Netanyahu'nun başbakanlığı döneminde 3 binden fazla Filistinlinin hayatını kaybettiğini, bunların 700'den fazlasını çocuklar ve kadınların oluşturduğuna işaret eden İbrahim Kalın, şöyle devam etti:
"Öncelikle Netanyahu bunun hesabını vermelidir. Netanyahu'nun gizli bir PKK sempatizanlığı mı var? Ne zaman Türkiye terör örgütlerine karşı bir operasyon yapsa Suriye'de, Irak'ta, ses bir bakıyorsun İsrail'den, İsrail Başbakanının ofisinden geliyor. Onları rahatsız eden, bu terör eylemlerine karşı bizim yaptığımız meşru müdafaa harekatları mıdır? Acaba PKK terör örgütüyle İsrail hükümetinin, Başbakanının başka gizli bir takım ilişkileri mi vardır? Bunların aydınlatılması için bu soruların onlara sorulması gerekir. Türkiye terörle mücadelede en kararlı bir şekilde mücadelesini sürdürecektir. Bunun için ne İsrail'den, ne bir başka ülkeden zaten izin alması, onay alması diye bir şey söz konusu değil."

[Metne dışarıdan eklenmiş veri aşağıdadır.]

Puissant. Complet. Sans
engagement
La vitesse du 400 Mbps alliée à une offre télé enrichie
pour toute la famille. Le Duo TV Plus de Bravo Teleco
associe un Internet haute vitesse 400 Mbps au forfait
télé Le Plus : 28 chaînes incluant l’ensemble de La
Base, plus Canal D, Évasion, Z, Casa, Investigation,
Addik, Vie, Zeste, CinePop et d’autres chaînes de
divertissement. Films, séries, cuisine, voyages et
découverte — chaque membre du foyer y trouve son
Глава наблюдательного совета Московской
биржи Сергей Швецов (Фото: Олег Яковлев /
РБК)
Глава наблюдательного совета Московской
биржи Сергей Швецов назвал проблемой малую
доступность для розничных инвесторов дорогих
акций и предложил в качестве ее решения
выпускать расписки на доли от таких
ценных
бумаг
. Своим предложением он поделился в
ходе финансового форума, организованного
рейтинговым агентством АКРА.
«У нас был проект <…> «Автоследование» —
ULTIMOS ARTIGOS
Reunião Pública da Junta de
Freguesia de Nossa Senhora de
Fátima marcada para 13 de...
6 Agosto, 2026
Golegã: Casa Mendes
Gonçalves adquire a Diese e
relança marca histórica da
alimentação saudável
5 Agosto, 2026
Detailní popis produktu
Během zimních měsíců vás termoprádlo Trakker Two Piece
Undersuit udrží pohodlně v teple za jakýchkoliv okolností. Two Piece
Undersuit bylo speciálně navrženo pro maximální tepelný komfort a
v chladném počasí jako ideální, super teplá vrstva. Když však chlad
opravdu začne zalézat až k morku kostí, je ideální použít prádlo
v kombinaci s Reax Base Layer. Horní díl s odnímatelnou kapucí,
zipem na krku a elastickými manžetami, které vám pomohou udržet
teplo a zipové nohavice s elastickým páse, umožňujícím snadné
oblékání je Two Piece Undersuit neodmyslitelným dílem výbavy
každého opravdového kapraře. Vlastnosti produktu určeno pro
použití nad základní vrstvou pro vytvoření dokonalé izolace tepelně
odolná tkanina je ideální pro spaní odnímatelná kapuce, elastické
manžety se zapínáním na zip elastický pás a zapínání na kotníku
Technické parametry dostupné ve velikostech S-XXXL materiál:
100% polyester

Cumhurbaşkanı Recep Tayyip Erdoğan ile ilgili Netanyahu'nun kullandığı ifadelere ilişkin olarak Kalın, "Modern siyasi tarihe geçmiş bir lider olarak Cumhurbaşkanımızın adalet konusunda, mazlumlara sahip çıkma konusunda, mağdurların yardımına koşma konusundaki sicili hamdolsun ortadadır. Bunu, dünyada yüz milyonlarca insan takdirle izlemektedir. Dünyanın neresinde olursa olsun Afrikasından Latin Amerikasına, mağdur, mazlum bir insan başını kaldırdığında Türkiye'ye bakmakta, Türkiye de liderimiz Recep Tayyip Erdoğan'a bakmaktadır. Acaba kaç kişi İsrail siyasetinde bir makama mazhar olabilir, Netanyahu böyle bir şeyi acaba hayal bile edebilir mi? Öncelikle bunları kendilerine sorması gerekiyor." yorumunu yaptı.

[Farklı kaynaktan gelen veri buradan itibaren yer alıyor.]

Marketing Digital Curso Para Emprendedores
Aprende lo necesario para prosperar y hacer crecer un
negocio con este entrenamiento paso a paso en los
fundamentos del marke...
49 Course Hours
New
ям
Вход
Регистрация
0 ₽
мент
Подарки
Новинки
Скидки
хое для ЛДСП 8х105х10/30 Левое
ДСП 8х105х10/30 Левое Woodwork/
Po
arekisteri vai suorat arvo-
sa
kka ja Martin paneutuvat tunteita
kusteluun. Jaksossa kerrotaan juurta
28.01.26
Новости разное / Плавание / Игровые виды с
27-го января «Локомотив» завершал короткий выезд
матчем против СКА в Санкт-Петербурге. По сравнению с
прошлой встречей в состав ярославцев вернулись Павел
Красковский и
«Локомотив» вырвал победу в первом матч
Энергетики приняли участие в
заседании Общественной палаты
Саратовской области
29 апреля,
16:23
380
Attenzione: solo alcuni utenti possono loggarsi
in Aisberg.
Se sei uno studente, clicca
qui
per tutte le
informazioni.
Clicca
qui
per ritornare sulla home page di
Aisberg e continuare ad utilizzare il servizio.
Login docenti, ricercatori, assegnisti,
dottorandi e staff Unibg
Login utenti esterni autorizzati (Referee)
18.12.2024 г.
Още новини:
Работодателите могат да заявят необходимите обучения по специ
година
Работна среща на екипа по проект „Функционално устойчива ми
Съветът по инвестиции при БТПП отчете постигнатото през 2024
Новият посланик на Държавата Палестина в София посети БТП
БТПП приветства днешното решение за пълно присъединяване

İsrail'deki erken seçim kararını da anımsatan İbrahim Kalın, "İsrail halkının takdiridir tabii ki göreceğiz bu seçim sürecinin nasıl şekilleneceğini ama Türkiye Cumhuriyeti olarak Türkiye Cumhuriyeti'nin Cumhurbaşkanı olarak, Türk Silahlı Kuvvetleri olarak alnımız ak bir şekilde biz terörün her türüne karşı mücadeleyi bundan sonra da kararlı bir şekilde yürüteceğimizi ifade etmek isterim." şeklinde konuştu.